Does your company culture affect the overall cyber security?

Cyber security and company culture goes hand-in-hand. Chances are if your company has poor cyber security awareness, meaning your employees are unaware of potential risks and threats, you are more exposed for an attack. A culture of good cyber security must be an integral part in the way we work, and all employees must share the drive in order to be successful. This means building a good understanding of why cyber security is important and having a clear picture of how to react and report when cyber threats arise. These values are not only important internally in a company, but also in projects and among customers.

When it comes to cyber security you are never better than your weakest link. Of course, not everyone in the company has to be a specialist, although key personnel need to be competent in ensuring cyber security. However, the entire company has to understand the importance of it and adapt to new measures, when new threats have been identified. It is easier to maintain the threats if we have established routines on how to deal with them. 

How do you know if you have proper cyber security in place?

Before knowing what to do about poor cyber security, you first have to see if you are at risk or have any areas of improvement. In many cases we might not even know what the vulnerabilities are until after an attack. If you have been under a cyberattack and lost information, you know you are most likely also susceptible to another attack. But if you have not been attacked, you have to test if you are protected and maintain the protection. You should complete investigations to uncover possible issues and risk areas.

So how do you increase cyber security awareness in the company?

Some companies will run email campaigns where they test their employees. For instance, by using fake phishing emails to see if anyone interacts with them, clicking them, and often logging in to a separate website. In some cases, the employees can go as far as giving log-in credentials, which can also be detected in these phishing campaigns. This generates a competition within the company and creates an environment where being good at cyber security is considered important.

A possibility is to force or try to motivate to better behaviour online and while utilising the online networks. Forcing initiatives from top to bottom is often futile, so to get a change in the culture, motivation is necessary. You need to build a good culture from the bottom, where you can have all employees on board, and they understand the importance of why they are doing things.
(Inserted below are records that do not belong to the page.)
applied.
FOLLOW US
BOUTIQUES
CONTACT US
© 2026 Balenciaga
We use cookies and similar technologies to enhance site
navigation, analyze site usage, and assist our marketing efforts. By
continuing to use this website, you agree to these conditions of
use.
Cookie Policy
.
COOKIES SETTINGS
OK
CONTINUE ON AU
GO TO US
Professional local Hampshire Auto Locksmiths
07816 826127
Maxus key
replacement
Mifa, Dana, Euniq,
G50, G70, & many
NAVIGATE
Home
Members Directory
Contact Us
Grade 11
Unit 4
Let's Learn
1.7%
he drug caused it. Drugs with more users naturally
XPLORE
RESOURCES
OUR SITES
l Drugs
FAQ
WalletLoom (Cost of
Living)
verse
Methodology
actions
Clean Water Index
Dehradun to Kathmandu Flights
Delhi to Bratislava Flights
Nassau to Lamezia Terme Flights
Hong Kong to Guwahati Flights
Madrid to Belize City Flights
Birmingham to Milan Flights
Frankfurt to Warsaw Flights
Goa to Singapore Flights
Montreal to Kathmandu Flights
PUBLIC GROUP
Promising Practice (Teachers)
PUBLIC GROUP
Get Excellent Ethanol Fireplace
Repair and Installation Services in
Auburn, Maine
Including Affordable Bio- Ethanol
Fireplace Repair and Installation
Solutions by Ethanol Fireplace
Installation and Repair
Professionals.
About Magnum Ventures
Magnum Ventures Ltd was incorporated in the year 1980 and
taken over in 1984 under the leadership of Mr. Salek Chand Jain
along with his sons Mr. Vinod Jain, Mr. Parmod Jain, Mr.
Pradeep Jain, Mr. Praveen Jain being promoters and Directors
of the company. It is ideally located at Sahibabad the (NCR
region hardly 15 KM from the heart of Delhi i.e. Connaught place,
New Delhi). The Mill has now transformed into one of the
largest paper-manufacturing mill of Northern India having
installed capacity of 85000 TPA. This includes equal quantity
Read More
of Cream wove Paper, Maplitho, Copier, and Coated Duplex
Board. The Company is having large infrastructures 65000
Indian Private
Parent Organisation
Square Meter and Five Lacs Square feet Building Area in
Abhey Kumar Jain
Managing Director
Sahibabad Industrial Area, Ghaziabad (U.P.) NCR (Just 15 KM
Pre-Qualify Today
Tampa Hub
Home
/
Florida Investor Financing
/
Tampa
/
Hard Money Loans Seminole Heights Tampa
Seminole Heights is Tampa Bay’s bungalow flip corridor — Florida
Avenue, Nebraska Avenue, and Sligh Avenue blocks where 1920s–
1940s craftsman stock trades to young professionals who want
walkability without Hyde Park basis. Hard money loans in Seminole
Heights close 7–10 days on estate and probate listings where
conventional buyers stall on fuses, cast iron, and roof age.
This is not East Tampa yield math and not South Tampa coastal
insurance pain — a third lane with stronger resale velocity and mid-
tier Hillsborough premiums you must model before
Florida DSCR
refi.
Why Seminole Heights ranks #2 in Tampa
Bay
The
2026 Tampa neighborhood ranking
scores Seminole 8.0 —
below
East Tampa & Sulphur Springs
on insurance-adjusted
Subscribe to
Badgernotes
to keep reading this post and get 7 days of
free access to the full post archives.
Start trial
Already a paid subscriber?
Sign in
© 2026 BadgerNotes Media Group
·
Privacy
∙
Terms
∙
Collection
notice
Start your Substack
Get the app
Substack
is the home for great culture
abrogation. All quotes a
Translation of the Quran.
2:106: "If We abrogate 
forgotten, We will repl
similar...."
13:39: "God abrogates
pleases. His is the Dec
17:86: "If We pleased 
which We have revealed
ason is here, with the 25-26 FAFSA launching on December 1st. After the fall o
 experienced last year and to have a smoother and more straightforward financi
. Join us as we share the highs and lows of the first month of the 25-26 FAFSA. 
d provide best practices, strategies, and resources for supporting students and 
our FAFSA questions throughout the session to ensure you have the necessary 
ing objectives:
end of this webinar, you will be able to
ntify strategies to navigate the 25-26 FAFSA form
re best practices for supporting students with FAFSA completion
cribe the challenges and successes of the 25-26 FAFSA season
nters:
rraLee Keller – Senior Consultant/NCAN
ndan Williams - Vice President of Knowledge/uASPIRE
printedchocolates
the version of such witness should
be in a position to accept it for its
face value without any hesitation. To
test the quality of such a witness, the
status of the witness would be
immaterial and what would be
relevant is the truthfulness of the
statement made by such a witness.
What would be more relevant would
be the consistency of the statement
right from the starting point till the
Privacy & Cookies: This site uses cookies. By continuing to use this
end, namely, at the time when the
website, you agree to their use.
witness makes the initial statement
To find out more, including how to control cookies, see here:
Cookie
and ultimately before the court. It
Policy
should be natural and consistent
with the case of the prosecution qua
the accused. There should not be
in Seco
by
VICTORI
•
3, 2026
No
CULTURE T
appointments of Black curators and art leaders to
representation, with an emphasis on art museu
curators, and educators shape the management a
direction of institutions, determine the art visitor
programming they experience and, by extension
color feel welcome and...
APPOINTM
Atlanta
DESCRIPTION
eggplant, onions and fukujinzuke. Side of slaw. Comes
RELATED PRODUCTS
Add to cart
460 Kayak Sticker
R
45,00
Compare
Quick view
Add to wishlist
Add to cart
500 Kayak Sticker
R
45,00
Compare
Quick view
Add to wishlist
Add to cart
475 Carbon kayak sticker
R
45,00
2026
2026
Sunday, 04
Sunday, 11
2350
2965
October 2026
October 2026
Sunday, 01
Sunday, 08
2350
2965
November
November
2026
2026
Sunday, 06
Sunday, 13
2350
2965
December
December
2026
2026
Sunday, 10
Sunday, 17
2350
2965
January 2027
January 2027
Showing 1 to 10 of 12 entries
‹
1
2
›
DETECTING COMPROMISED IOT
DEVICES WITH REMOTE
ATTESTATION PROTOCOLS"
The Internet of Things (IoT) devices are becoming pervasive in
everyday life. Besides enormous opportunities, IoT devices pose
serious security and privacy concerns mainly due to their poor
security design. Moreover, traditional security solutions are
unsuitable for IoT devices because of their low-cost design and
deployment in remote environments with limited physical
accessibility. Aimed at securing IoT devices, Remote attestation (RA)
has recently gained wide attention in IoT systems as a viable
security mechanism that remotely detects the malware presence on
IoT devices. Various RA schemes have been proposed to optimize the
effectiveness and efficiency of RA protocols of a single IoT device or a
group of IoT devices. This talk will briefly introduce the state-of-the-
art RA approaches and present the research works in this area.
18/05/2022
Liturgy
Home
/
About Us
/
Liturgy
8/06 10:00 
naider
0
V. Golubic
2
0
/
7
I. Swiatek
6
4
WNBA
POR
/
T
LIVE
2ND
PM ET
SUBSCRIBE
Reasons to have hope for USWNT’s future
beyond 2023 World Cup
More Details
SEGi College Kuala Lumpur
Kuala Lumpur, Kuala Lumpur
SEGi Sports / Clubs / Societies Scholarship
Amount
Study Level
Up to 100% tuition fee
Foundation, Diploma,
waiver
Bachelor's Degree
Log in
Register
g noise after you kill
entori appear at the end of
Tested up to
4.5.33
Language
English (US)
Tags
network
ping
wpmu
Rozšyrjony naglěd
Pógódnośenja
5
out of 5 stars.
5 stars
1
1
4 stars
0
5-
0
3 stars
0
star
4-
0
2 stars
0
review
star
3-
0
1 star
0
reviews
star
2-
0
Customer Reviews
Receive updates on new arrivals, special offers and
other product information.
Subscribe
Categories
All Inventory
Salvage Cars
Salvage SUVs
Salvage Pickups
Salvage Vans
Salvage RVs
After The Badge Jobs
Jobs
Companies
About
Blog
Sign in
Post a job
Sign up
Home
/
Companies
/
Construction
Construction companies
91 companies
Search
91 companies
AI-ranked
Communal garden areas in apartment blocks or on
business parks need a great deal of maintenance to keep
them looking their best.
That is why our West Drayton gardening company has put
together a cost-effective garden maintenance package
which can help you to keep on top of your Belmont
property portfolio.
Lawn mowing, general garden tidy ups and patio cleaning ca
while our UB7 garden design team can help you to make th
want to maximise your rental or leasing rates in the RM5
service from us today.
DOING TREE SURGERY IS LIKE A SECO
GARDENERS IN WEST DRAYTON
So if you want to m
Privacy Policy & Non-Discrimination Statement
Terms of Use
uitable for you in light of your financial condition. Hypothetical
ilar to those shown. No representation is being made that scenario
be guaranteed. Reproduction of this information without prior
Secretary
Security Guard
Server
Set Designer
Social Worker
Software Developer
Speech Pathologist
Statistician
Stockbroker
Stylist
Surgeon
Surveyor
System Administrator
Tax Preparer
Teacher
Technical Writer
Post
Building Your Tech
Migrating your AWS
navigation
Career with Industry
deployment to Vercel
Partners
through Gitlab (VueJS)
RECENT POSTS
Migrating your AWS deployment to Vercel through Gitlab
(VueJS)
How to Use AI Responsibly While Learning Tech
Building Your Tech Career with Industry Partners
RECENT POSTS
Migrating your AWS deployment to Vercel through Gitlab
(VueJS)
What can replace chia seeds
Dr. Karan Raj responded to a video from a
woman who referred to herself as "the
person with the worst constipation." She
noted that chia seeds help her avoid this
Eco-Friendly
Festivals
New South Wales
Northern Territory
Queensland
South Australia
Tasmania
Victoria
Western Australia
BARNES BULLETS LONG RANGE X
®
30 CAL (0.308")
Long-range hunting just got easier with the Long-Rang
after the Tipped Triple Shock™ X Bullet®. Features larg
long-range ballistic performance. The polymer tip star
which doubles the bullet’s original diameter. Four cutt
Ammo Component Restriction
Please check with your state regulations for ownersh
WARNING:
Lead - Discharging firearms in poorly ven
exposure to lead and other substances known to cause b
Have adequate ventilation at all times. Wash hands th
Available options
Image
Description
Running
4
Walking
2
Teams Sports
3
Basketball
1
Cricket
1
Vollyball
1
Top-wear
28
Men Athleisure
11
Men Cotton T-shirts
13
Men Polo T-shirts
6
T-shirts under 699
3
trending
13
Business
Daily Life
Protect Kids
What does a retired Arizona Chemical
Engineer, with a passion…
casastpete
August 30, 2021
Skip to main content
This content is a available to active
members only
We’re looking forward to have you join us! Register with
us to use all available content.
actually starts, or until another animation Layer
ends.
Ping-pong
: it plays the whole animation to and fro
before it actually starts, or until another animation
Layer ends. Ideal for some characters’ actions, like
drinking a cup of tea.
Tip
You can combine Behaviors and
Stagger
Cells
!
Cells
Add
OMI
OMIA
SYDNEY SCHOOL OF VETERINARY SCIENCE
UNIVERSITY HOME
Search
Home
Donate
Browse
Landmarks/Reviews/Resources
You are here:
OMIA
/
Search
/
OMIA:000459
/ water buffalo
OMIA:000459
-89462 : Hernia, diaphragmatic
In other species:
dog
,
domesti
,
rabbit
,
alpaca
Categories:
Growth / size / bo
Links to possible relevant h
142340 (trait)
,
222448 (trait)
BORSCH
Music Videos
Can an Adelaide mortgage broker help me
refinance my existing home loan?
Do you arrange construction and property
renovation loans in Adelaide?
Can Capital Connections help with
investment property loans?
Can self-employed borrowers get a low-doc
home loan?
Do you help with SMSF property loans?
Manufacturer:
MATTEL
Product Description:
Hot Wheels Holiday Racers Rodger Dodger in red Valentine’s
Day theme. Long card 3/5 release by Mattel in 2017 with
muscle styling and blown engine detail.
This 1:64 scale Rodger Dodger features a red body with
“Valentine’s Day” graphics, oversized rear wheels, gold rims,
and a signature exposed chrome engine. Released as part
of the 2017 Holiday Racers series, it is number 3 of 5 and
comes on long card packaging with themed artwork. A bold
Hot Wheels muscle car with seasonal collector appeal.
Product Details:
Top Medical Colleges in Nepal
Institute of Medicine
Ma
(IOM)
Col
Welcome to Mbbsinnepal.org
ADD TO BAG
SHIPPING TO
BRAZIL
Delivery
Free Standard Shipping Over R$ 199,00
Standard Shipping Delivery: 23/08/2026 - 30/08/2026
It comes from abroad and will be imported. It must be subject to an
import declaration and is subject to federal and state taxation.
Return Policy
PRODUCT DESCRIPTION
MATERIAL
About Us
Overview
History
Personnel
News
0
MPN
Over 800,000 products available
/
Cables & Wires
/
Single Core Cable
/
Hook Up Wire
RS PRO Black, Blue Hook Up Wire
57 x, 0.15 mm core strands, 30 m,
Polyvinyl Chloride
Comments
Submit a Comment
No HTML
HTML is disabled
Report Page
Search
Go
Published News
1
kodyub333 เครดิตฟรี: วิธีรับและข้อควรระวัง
You can utilise change management to create and maintain a good culture for cyber security. This means a process of continuous improvements to cyber security in the company. From current trends we can see that keeping up to date on cyber security practises is increasingly important, as there is a wide span of threats, and an increase in cyber-attacks during the past few years. It is important that we keep being ahead of the attackers, rather than having to discuss this after an attack. Also, during the pandemic, people are working remotely more than ever, and while most plants, assets, and offices pay special attention to cyber security, people’s homes and networks are often less secure, and easier to access.

In conclusion

As with everything else, you are not stronger than the weakest link. If one person fails, everyone is exposed to an attack. This is why it is especially important to have everyone in the organisation on board. Only then will we have what can be described as a good culture of cyber security.